Professor of Medicine Stony Brook University, United States
Introduction: After intubation, patients with hypoxic respiratory failure are often treated by continuous nebulization of vasodilators/bronchodilators. Nasal aerosol delivery during HFNC therapy may be an alternative therapeutic approach before intubation. Aerosol delivery using conventional nebulizers with fixed maximal output rates is limited and unpredictable under high flow conditions. This study measured regulated aerosol delivery to the lungs of normal volunteers using a nebulizer designed to overcome the limitations of HFNC therapy. The i-AIRE (InspiRx, Inc), a breath-enhanced jet nebulizer that, in series with the high flow catheter, utilizes the high flow through the nebulizer to increase aerosol output beyond that of conventional devices.

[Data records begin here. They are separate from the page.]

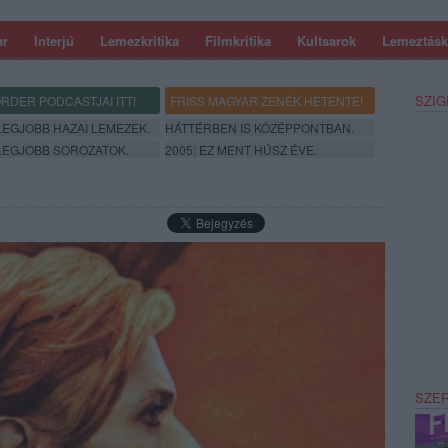
ar
Interjú
Lemezkritika
Filmkritika
Kultsarok
Lemeztásk
SZIG
RDER PODCASTJAI ITT!
FRISS MAGYAR ZENÉK HETENTE!
 LEGJOBB HAZAI LEMEZEK.
HÁTTÉRBEN IS KÖZÉPPONTBAN.
 LEGJOBB SOROZATOK.
2005: EZ MENT HÚSZ ÉVE.
SZE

Methods: Nine normal subjects breathing tidally via the nose received HFNC humidified air at 60L/min. The breath enhanced nebulizer was connected to the HFNC system upstream to the humidifier and received radiolabeled saline as a marker for drug delivery (99mTc DTPA) infused by syringe pump (mCi/min). Dose to the subject was regulated at 12, 20, and 50mL/hr. Rates of aerosol deposition in the lungs (µCi/min) were measured via gamma camera for each infusion rate and converted to µgm NaCl/min.
Results: Subjects tolerated nebulization without complaint. Deposition rate, as expressed as µgm of NaCl/min, was closely related to infusion rate: 7.84±3.15 at 12ml/hr, 43.0±11.8 at 20ml/hr, and 136±45.3 at 50ml/hr. Deposition efficiency ranged from 0.44 to 1.82% of infused saline, with 6% deposited in the nose. Regional analysis indicated peripheral deposition of aerosol (central/peripheral ratio 1.04±0.31). Data were independent of breathing frequency.
Conclusions: Breath-enhanced nebulization via HFNC reliably and predictably delivered a wide range of aerosolized surrogate medication to the lungs by simply regulating the infusion rate. Clinical trials can be designed to provide lung dosing in the sickest patients requiring maximal high flow oxygen therapy by titrating the dose to the response at the bedside.